Nelle ore centrali del pomeriggio di un venerdì ricco di tensione, il team del Soccorso Alpino di Val Biois, situato nella provincia di Belluno, è stato mobilitato su segnalazione della centrale operativa del 118. Un padre accompagnato dai suoi figli, di età compresa tra gli 8 e i 12 anni, si è trovato in una condizione di stallo critica durante la loro discesa sugli sci. L’incidente si è verificato mentre la famiglia stava esplorando la “Pista degli innamorati“, un percorso non più in condizioni ottimali per lo sci, a causa della mancanza di manutenzione.
Il nucleo famigliare, originario di Verona, anziché seguire il percorso prestabilito, ha accidentalmente imboccato il canale diretto della Val delle Code.

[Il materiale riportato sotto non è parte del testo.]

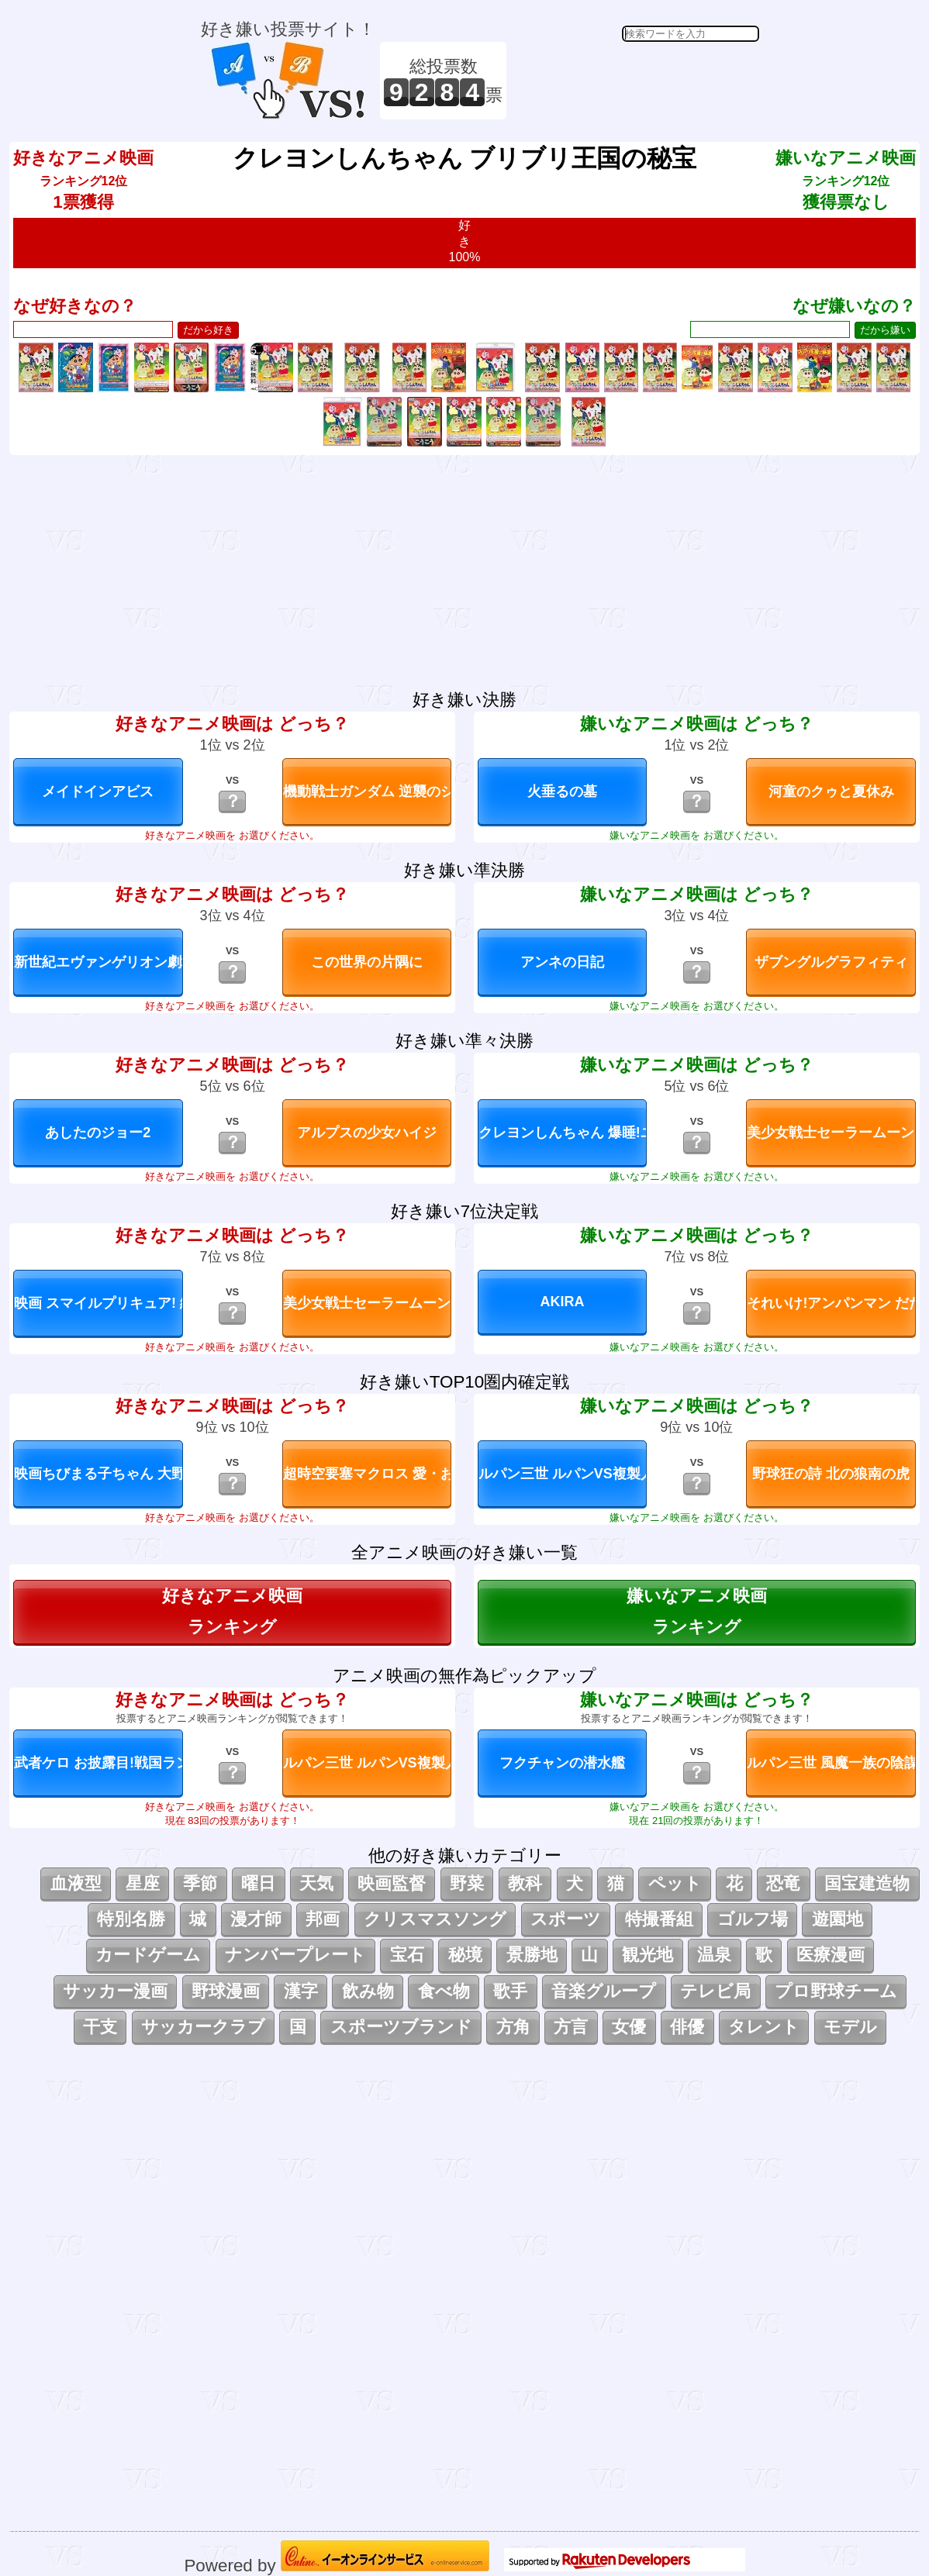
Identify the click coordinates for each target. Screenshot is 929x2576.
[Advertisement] (635, 80)
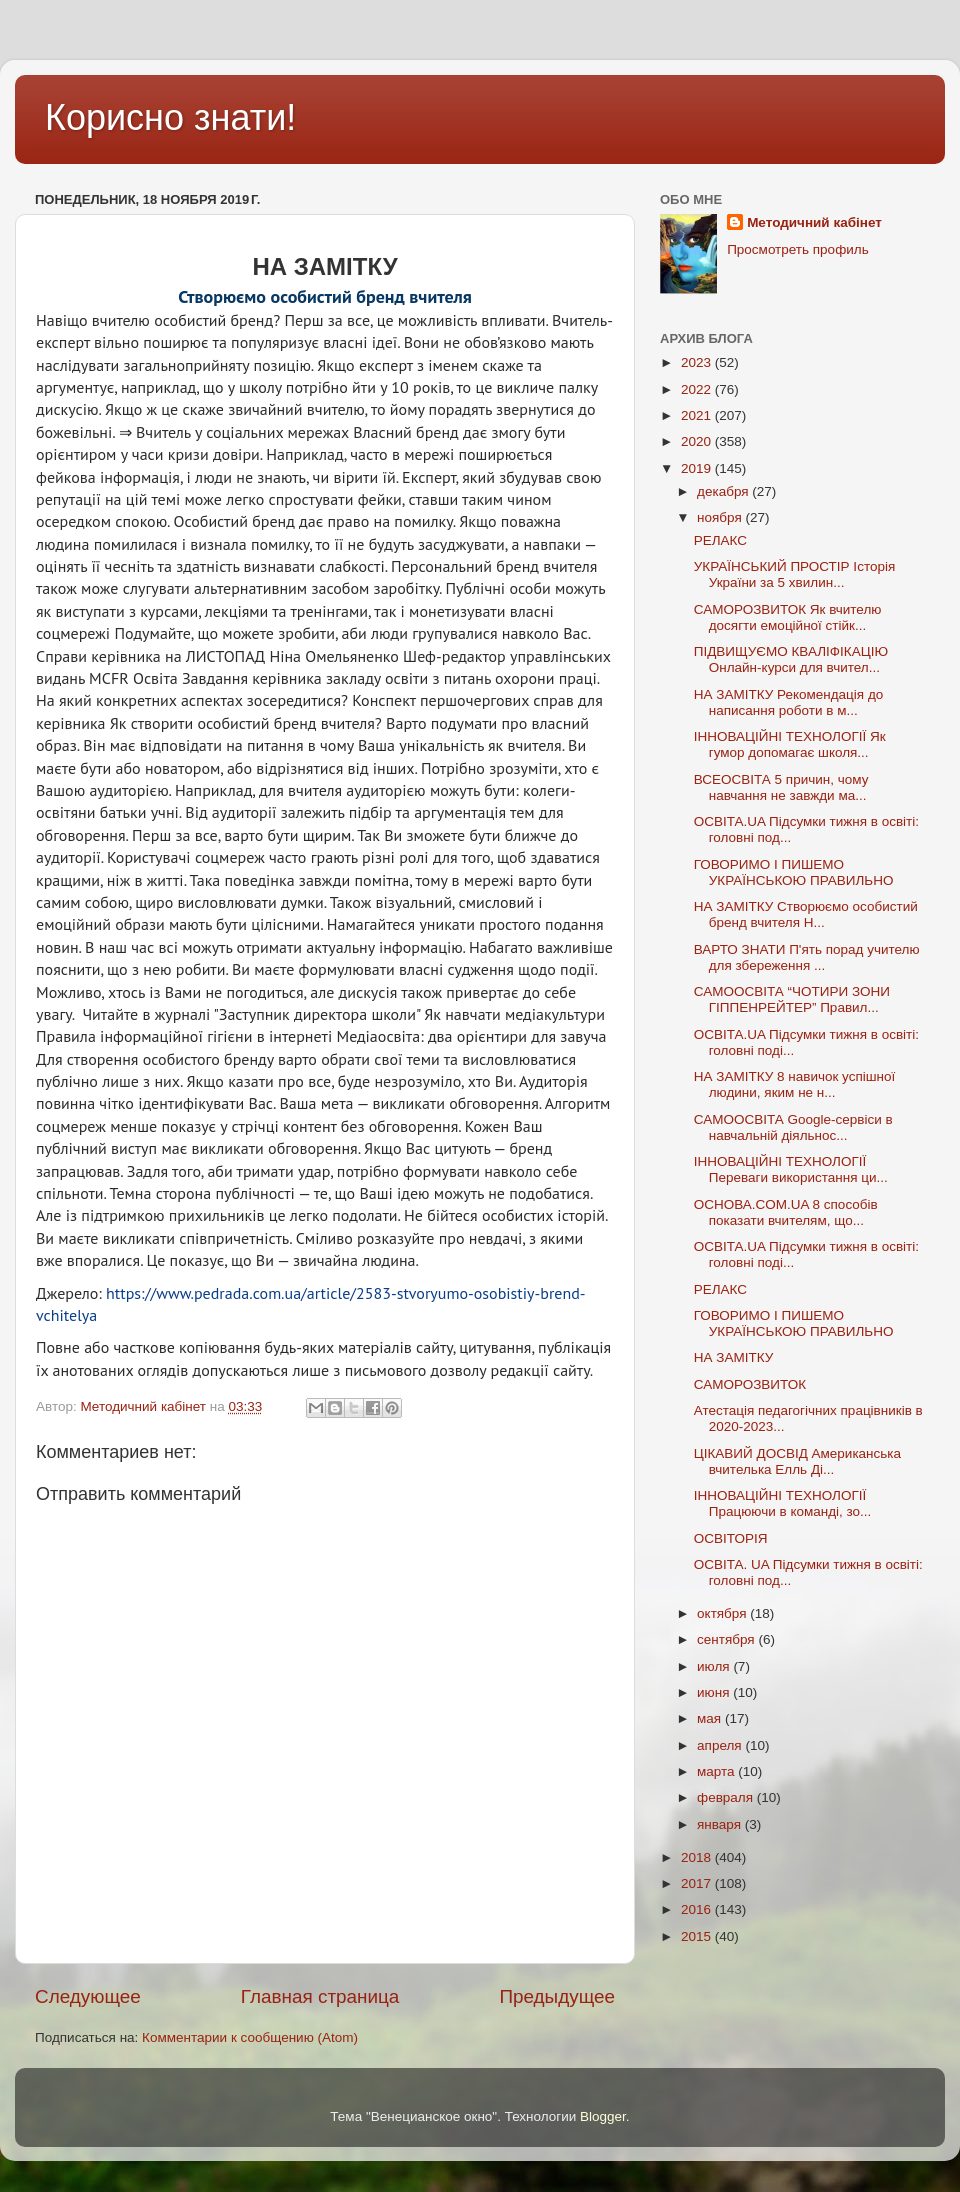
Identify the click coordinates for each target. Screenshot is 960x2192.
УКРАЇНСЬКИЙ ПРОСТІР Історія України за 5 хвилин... (795, 574)
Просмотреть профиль (798, 249)
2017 (698, 1883)
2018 (698, 1857)
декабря (724, 491)
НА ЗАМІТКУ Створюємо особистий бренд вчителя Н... (806, 914)
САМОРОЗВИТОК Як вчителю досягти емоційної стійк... (788, 617)
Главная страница (320, 1996)
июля (715, 1666)
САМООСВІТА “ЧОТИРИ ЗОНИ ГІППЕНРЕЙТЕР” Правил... (792, 999)
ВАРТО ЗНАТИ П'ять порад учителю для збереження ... (807, 957)
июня (715, 1692)
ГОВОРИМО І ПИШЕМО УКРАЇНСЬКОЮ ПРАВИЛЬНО (794, 872)
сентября (727, 1639)
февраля (727, 1797)
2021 (698, 415)
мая (711, 1718)
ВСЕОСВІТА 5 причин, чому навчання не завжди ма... (781, 787)
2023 (698, 362)
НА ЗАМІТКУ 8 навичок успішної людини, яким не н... (795, 1084)
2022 (698, 389)
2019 (698, 468)
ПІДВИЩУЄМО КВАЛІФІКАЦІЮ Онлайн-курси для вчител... (791, 659)
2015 (698, 1936)
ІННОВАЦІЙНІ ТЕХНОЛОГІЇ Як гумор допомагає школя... (790, 744)
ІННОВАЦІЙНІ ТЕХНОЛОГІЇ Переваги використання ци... (791, 1169)
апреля (721, 1745)
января (721, 1824)
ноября (721, 517)
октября (723, 1613)
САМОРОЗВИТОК (750, 1384)
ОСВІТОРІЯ (731, 1538)
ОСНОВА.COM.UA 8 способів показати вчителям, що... (786, 1212)
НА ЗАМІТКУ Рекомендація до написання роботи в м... (789, 702)
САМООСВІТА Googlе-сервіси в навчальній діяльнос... (793, 1127)
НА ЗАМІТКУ (734, 1357)
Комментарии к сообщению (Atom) (250, 2037)
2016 (698, 1909)
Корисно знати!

Dopo aver navigato con successo attraverso piccoli salti, si sono ritrovati di fronte a un ostacolo insuperabile: un salto di roccia significativamente più elevato. La profondità della neve in quella zona ha reso impossibile qualsiasi tentativo di ritirata.
Una squadra di soccorso, guidata dalle tracce lasciate dalla famiglia e dalle coordinate GPS fornite, ha raggiunto il gruppo bloccato. Verificate le condizioni di salute, che fortunatamente non destavano preoccupazioni serie eccetto per una leggera esposizione al freddo dei bambini, è stato organizzato un recupero aereo.
L’intervento dell’elicottero del Suem di Pieve di Cadore si è dimostrato fondamentale: mediante l’uso di un verricello, i soccorritori hanno potuto sollevare il padre e i suoi figli, portandoli in sicurezza a Falcade. Questa operazione sottolinea l’importanza della prudenza e del rispetto delle indicazioni sulle piste da sci, oltre a dimostrare l’efficacia e la rapidità dei servizi di soccorso in montagna.